## AIM OF THE TASK
Search the data below for the string "newsletter" and copy all lines where it shows up.

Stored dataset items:

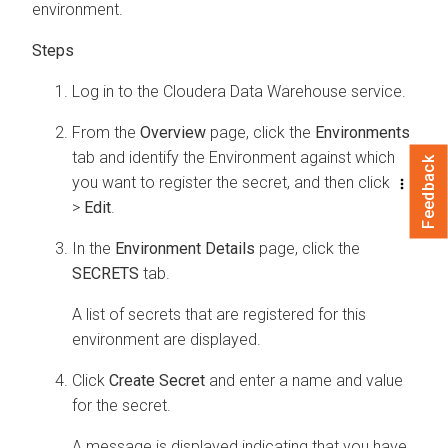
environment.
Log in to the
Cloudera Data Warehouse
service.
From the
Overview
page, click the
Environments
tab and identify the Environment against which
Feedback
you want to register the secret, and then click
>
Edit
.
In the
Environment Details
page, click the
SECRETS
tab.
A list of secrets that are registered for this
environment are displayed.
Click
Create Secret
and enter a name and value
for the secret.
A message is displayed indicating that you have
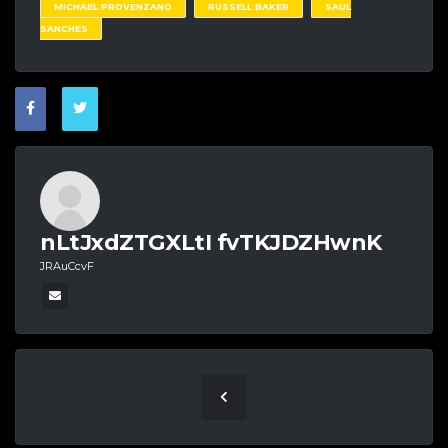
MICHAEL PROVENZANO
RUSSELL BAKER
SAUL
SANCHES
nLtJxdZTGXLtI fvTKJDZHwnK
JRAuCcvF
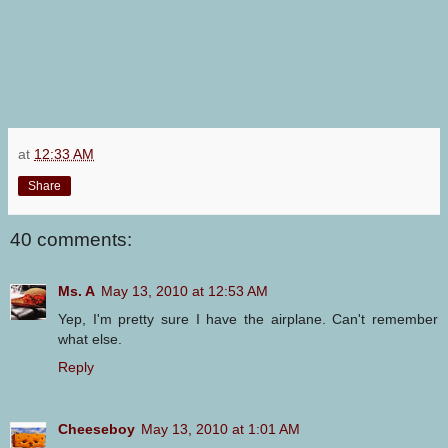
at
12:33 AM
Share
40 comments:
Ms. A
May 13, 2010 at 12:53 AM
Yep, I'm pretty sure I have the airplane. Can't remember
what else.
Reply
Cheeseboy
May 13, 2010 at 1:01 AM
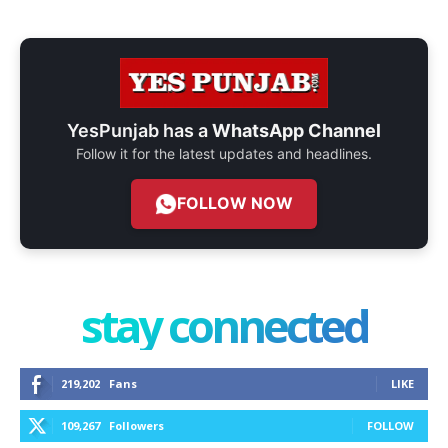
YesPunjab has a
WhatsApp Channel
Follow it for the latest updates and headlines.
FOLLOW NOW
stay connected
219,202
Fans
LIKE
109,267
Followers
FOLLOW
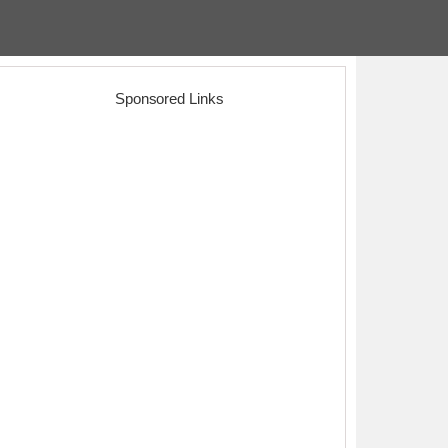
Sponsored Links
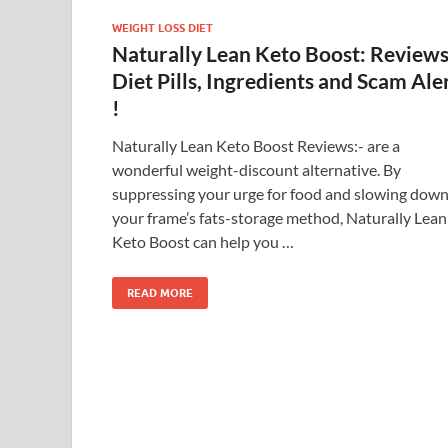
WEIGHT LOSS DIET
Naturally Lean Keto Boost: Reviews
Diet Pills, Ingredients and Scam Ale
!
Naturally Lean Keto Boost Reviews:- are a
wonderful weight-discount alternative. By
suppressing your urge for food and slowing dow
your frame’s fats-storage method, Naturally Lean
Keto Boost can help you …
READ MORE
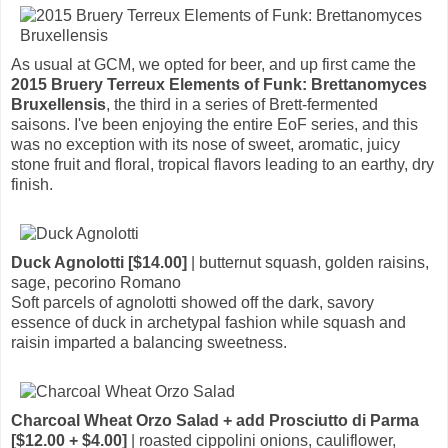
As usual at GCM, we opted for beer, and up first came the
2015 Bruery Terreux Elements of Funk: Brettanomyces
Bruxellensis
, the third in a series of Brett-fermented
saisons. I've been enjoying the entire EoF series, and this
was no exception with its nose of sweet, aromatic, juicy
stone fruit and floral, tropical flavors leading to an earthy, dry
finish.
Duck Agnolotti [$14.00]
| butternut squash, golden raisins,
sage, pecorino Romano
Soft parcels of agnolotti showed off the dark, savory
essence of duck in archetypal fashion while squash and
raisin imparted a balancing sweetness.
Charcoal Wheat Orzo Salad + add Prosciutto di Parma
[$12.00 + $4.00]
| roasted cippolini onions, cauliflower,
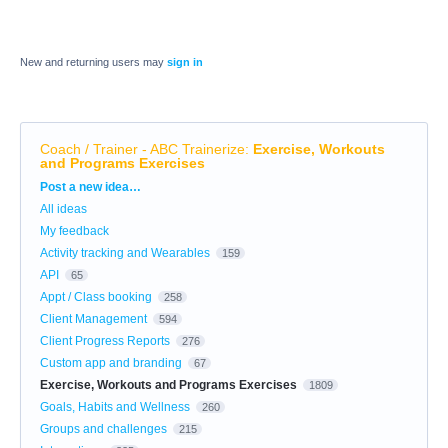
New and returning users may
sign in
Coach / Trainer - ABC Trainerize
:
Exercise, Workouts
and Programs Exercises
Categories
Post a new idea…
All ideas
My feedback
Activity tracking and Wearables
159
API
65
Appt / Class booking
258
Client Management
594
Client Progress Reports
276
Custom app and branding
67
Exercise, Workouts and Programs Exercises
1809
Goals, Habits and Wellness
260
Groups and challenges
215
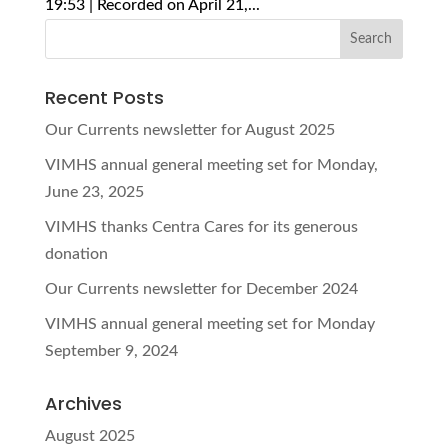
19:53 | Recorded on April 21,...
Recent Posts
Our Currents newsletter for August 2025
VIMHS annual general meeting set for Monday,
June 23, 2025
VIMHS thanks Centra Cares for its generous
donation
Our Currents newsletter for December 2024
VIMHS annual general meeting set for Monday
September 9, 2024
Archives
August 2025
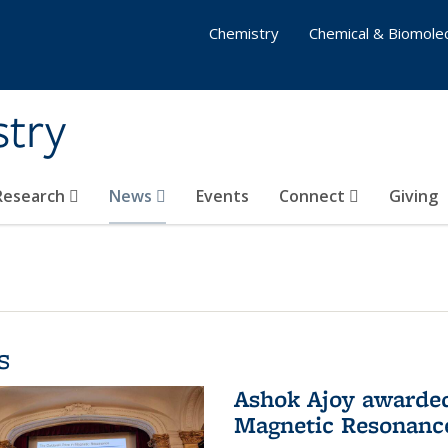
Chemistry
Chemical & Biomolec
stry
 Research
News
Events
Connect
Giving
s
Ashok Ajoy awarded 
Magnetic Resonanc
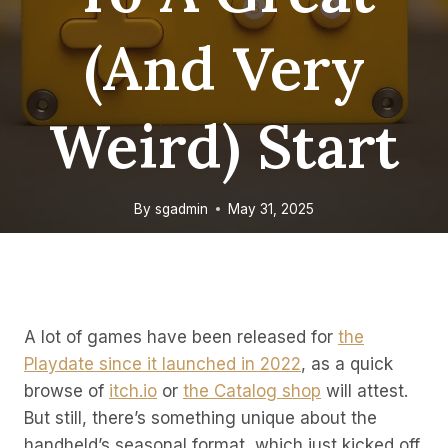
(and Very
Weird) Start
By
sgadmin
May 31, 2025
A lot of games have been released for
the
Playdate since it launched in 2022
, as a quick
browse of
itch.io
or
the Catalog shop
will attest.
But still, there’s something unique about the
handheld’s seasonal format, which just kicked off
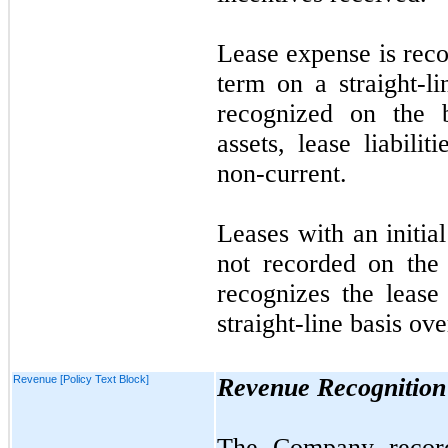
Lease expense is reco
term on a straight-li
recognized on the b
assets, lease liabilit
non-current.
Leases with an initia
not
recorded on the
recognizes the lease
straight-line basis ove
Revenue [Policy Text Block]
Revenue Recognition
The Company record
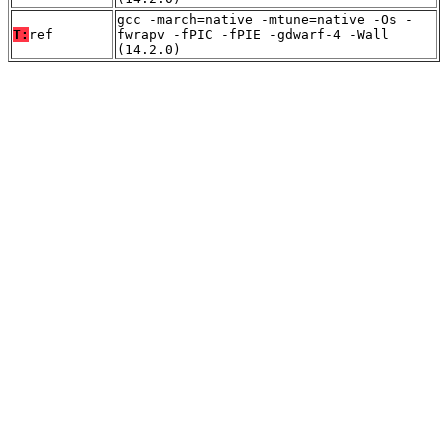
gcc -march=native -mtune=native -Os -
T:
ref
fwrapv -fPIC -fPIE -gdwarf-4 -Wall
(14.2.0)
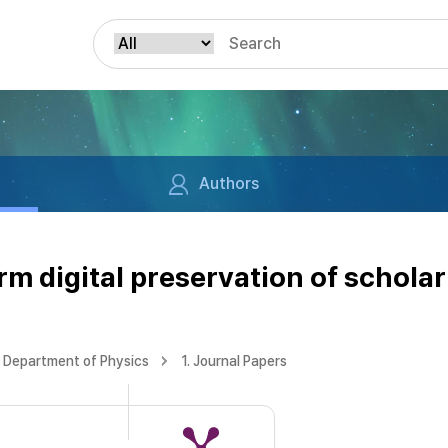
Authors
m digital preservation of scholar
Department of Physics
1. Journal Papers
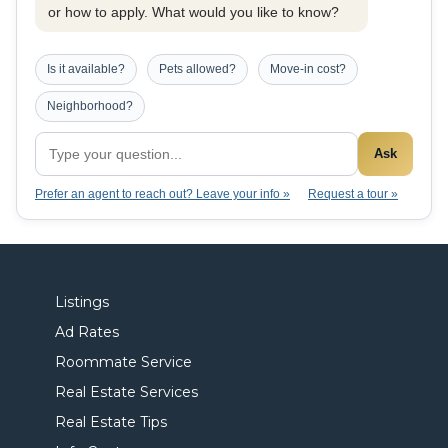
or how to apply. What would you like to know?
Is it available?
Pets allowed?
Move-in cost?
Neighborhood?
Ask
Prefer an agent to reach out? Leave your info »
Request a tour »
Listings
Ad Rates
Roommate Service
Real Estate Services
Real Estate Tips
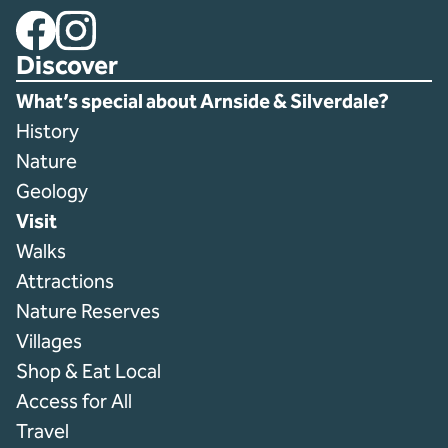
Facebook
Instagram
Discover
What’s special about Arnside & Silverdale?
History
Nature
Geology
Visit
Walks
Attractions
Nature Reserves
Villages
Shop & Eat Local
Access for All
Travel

## OUTPUT BELOW
Our Currents newsletter for August 2025
Our Currents newsletter for December 2024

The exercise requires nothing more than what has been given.